Die Werbung funktioniert wie ein beruhigendes Flüstern, das mir Zuspruch gibt. Das In-der-Welt-Sein eines Produkts mitsamt seiner Werbung spiegelt mir, dass ich nicht allein bin mit meinen Werten – seien sie von finanzieller Not beherrscht oder auch vom Wunsch nach Angeberei. Wenn eine ganze Industrie sich dazu entschließt, unter Gesichtspunkten zu wirtschaften, die auch auf mich zutreffen, werde ich in meiner Existenz validiert. Die Ware ist eine Form, die meine persönlichen kulturellen Werte im Medium des Konsums realisiert.
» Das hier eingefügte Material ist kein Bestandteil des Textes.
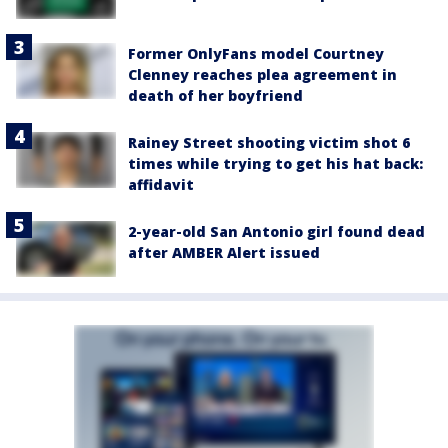
Former OnlyFans model Courtney
Clenney reaches plea agreement in
death of her boyfriend
Rainey Street shooting victim shot 6
times while trying to get his hat back:
affidavit
2-year-old San Antonio girl found dead
after AMBER Alert issued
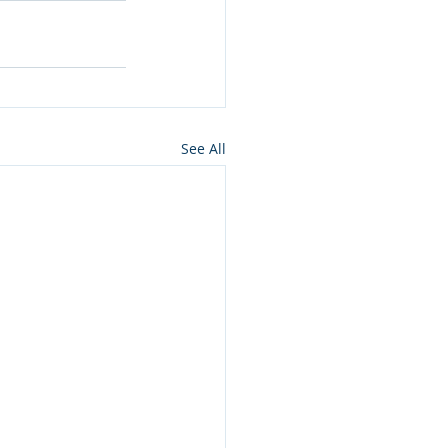
See All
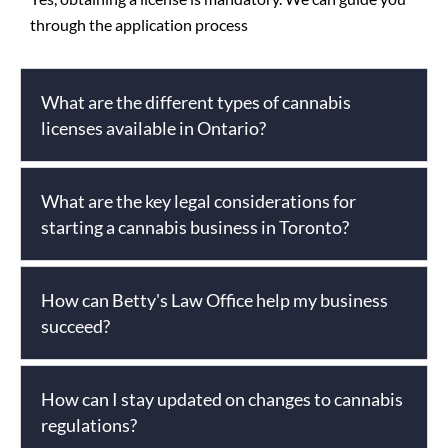
through the application process
What are the different types of cannabis
licenses available in Ontario?
What are the key legal considerations for
starting a cannabis business in Toronto?
How can Betty's Law Office help my business
succeed?
How can I stay updated on changes to cannabis
regulations?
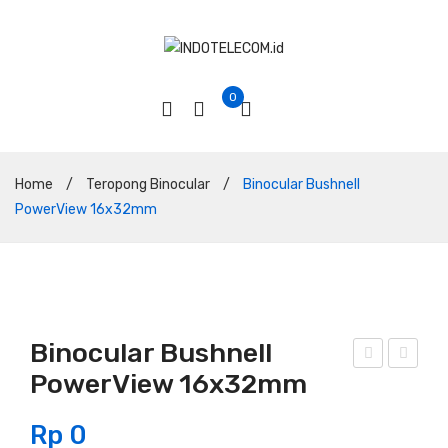
0
Home
/
Teropong Binocular
/
Binocular Bushnell
PowerView 16x32mm
Binocular Bushnell
PowerView 16x32mm
ino
ino
cula
cula
Rp
0
r
r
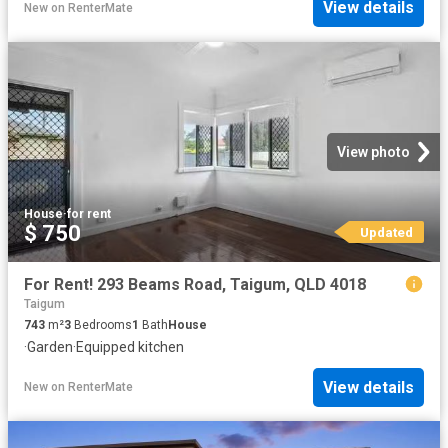
View details
New
on
RenterMate
View photo
House
·
for rent
$ 750
Updated
For Rent! 293 Beams Road, Taigum, QLD 4018
Taigum
743
m²
3
Bedrooms
1
Bath
House
·
Garden
·
Equipped kitchen
View details
New
on
RenterMate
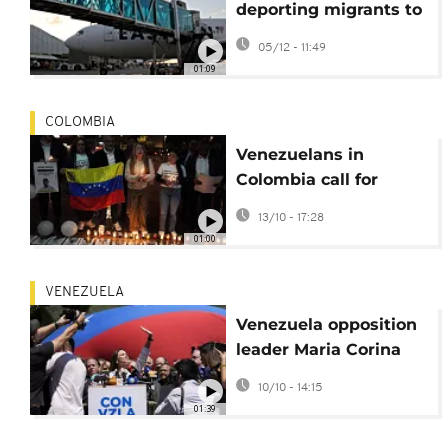
deporting migrants to
Venezuela despite
05/12 - 11:49
Trump threat
01:09
COLOMBIA
Venezuelans in
Colombia call for
release of political
13/10 - 17:28
prisoners
01:00
VENEZUELA
Venezuela opposition
leader Maria Corina
Machado wins Nobel
10/10 - 14:15
Peace Prize
01:39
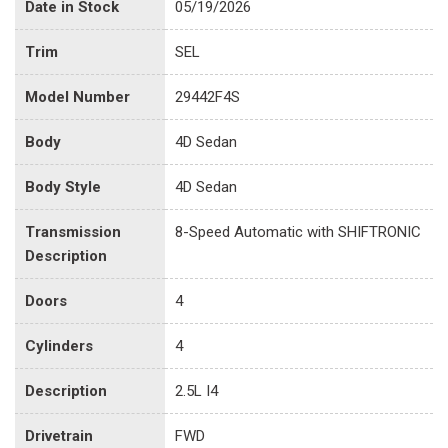
Date in Stock
05/19/2026
Trim
SEL
Model Number
29442F4S
Body
4D Sedan
Body Style
4D Sedan
Transmission
8-Speed Automatic with SHIFTRONIC
Description
Doors
4
Cylinders
4
Description
2.5L I4
Drivetrain
FWD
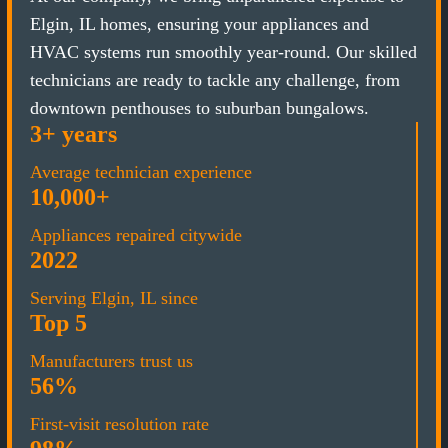
Elgin, IL homes, ensuring your appliances and
HVAC systems run smoothly year-round. Our skilled
technicians are ready to tackle any challenge, from
downtown penthouses to suburban bungalows.
3+ years
Average technician experience
10,000+
Appliances repaired citywide
2022
Serving Elgin, IL since
Top 5
Manufacturers trust us
56%
First-visit resolution rate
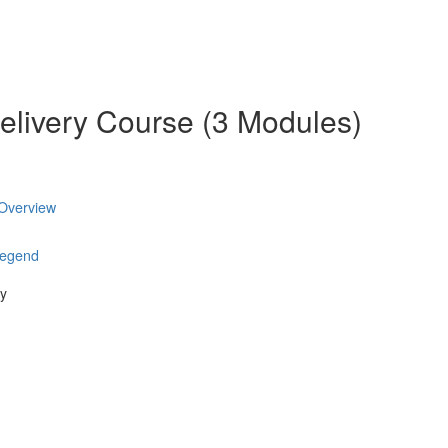
elivery Course (3 Modules)
 Overview
Legend
ry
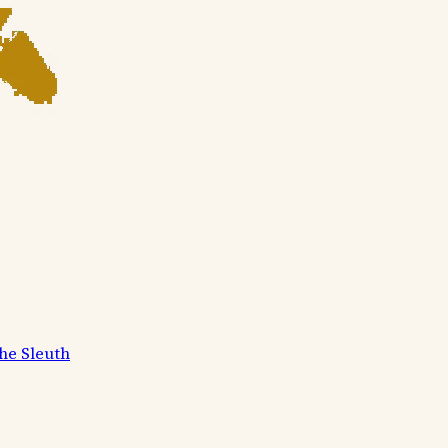
he Sleuth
Auf diese Art stabilisieren sich die Unternehmen und Konsument:innen nicht nur gegenseitig, sondern immunisieren sich auch – gegen Kritik von außen. Die Werbung ist wie ein Zauberspruch, der Waren und Käufer:innen umhüllt, der eine intime Atmosphäre für sie schafft. Gegen alle Vernunft werden Produkte und Konsumierende zu Komplizen, die sich nicht darum scheren müssen, welche Konsequenzen Ihr Wirtschaften hat.

  1. Kleiner Seitenhieb: Die Serie selbst verabschiedet ebenfalls von der Wahrheit, nämlich der historischen – den Claim „It’s toasted“ gab es schon deutlich früher.